# [WHAT THE EXERCISE ASKS]
For the data below, please report each line where the word "狗崽子新闻" is found.

-- Opening Marker --

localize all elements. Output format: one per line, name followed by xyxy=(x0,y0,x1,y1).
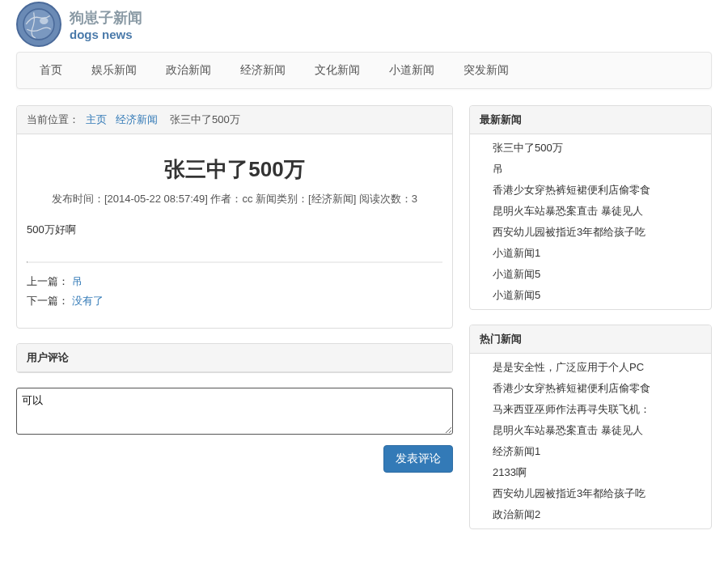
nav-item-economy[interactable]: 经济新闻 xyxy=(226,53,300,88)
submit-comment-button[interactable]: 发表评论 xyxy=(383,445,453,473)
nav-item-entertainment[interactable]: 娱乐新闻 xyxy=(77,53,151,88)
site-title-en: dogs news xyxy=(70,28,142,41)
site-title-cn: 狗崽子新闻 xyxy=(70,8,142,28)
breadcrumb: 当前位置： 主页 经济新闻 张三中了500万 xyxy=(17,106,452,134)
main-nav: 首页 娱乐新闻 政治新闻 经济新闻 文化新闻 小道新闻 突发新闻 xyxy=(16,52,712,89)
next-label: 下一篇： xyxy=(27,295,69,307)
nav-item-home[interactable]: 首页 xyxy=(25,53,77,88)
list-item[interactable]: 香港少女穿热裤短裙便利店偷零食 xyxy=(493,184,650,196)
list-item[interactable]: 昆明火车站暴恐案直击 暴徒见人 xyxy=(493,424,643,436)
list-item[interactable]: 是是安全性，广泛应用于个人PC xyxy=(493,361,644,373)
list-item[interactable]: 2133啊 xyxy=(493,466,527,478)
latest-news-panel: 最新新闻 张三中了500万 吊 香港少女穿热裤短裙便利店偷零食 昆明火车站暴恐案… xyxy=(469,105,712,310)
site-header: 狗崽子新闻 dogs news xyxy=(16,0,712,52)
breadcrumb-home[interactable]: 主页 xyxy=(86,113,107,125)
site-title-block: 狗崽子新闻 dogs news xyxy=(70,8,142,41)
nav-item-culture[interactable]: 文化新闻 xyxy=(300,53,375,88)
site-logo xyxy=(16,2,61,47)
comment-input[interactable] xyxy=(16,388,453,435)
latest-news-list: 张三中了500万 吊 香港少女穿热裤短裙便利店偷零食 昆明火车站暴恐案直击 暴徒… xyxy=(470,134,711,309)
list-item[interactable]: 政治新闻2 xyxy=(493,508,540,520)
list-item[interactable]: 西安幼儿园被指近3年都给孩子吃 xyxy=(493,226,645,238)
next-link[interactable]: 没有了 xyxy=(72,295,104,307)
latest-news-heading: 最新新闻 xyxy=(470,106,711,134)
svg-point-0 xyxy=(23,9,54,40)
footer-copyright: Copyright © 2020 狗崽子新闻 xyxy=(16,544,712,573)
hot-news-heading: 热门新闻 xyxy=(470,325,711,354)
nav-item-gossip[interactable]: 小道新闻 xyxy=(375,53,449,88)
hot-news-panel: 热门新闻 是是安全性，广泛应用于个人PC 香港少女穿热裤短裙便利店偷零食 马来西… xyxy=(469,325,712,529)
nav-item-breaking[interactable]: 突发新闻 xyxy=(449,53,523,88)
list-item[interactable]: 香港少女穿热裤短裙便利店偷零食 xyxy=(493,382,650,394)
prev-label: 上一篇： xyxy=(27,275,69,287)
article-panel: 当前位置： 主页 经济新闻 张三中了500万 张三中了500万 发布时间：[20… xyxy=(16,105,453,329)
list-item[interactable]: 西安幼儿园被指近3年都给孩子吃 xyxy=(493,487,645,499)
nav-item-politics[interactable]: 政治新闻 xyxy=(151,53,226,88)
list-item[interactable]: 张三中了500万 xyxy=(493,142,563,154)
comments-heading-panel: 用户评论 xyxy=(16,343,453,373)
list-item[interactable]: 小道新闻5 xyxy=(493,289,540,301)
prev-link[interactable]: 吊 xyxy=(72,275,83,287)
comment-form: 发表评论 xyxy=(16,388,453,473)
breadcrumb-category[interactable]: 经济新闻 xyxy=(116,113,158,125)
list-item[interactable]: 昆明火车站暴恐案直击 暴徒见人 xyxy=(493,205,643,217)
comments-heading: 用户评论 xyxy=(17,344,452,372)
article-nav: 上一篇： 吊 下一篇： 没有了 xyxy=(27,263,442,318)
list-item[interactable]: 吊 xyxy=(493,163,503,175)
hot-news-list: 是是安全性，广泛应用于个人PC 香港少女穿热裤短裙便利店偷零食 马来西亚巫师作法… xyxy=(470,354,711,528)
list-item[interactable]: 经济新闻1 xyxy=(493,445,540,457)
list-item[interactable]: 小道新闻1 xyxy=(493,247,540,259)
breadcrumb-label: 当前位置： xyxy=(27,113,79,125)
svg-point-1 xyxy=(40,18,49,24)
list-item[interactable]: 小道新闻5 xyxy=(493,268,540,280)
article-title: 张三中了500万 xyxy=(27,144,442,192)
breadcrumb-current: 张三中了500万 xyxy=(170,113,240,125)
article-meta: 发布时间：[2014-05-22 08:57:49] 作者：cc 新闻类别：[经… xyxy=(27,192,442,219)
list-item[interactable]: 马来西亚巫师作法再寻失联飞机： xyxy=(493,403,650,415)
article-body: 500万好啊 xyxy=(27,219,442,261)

-- Closing Marker --

# [RESPONSE AREA]
site-title-cn: 狗崽子新闻 xyxy=(70,8,142,28)
site-header: 狗崽子新闻 dogs news xyxy=(16,0,712,52)
site-title-block: 狗崽子新闻 dogs news xyxy=(70,8,142,41)
footer-copyright: Copyright © 2020 狗崽子新闻 xyxy=(16,544,712,573)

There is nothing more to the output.